BEGIN Recorded data

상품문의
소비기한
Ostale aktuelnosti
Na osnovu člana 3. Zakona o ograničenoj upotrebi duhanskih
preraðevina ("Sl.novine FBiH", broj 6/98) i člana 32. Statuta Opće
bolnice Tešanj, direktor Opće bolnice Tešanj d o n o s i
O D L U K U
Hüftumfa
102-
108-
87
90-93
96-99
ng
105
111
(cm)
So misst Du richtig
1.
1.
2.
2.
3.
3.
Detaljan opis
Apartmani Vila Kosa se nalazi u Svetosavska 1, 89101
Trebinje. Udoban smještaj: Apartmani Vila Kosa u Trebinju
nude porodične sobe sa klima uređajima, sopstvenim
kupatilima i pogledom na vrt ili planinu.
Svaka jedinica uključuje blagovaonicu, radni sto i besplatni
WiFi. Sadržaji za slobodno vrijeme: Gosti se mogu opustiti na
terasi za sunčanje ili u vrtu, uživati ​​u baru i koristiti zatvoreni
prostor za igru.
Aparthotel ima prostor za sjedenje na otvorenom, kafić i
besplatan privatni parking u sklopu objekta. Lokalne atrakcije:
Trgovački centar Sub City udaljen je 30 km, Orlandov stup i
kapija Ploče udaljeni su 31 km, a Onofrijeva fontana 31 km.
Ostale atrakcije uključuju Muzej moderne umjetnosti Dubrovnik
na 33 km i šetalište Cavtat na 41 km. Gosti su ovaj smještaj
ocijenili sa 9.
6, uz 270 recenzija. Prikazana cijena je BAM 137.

END Recorded data
BEGIN Recorded data

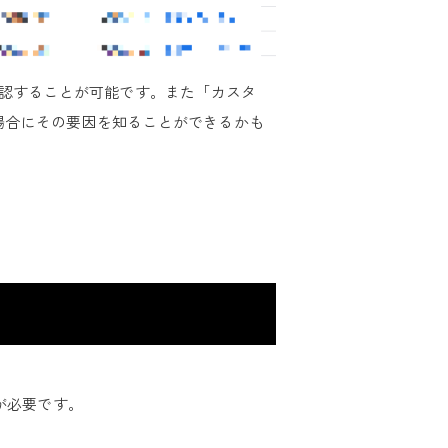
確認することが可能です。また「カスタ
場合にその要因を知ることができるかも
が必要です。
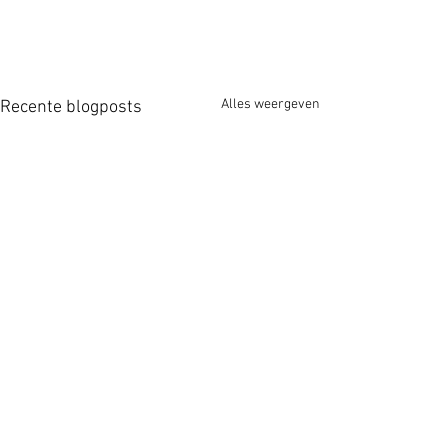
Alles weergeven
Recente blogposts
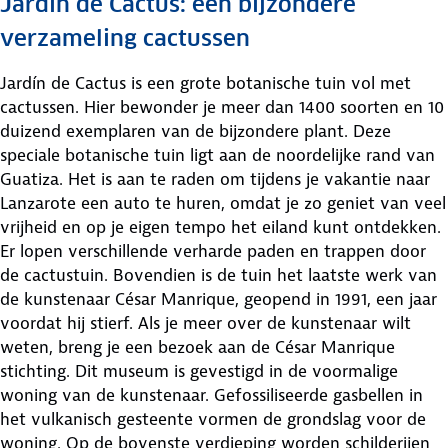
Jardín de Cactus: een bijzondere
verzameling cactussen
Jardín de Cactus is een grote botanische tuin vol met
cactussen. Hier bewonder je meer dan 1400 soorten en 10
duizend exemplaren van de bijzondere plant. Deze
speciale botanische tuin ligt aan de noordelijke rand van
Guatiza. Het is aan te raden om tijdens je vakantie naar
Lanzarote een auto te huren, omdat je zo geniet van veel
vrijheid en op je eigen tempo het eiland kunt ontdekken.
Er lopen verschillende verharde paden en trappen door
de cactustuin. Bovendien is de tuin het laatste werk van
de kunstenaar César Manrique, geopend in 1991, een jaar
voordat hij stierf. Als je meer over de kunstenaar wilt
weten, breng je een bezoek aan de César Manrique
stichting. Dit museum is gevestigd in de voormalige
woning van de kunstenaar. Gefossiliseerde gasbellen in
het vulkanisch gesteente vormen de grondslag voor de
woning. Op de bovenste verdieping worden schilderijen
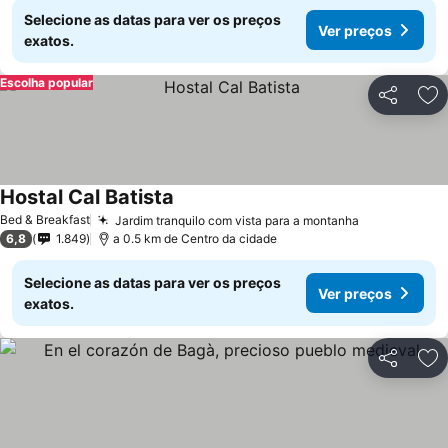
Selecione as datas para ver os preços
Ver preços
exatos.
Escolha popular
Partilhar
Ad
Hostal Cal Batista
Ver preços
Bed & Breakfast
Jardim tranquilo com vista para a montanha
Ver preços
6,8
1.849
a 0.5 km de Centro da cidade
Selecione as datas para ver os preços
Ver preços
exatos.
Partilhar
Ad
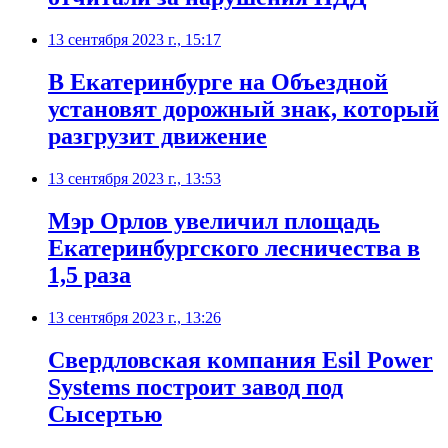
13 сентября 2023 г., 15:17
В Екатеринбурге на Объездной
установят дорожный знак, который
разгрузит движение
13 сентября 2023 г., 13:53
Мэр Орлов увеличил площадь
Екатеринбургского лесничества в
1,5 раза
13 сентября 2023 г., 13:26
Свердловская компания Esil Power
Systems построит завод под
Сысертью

END Recorded data

From the data above, copy every line where "Ostale" appears.

▶ _Output for this task_:
Ostale aktuelnosti
Ostale atrakcije uključuju Muzej moderne umjetnosti Dubrovnik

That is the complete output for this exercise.